● What the task requires
Return the line that contains "En savoir plus" plus every line after it to the end of the entries below, exactly as given, and stop there.

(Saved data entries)

++++++++

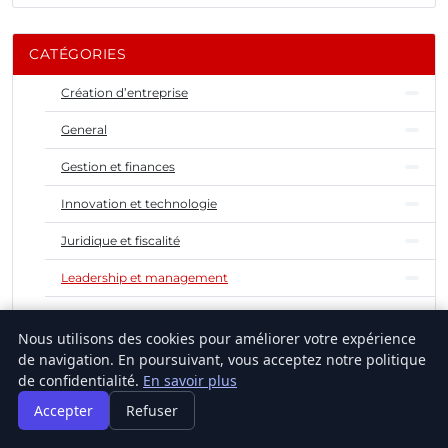
CATÉGORIES
Création d’entreprise
General
Gestion et finances
Innovation et technologie
Juridique et fiscalité
Leadership et management
Marketing et communication
Nous utilisons des cookies pour améliorer votre expérience
Stratégie et développement
de navigation. En poursuivant, vous acceptez notre politique
de confidentialité.
En savoir plus
Vie d’entrepreneur
Accepter
Refuser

++++++++

● Reply to the task
En savoir plus
Vie d’entrepreneur
Accepter
Refuser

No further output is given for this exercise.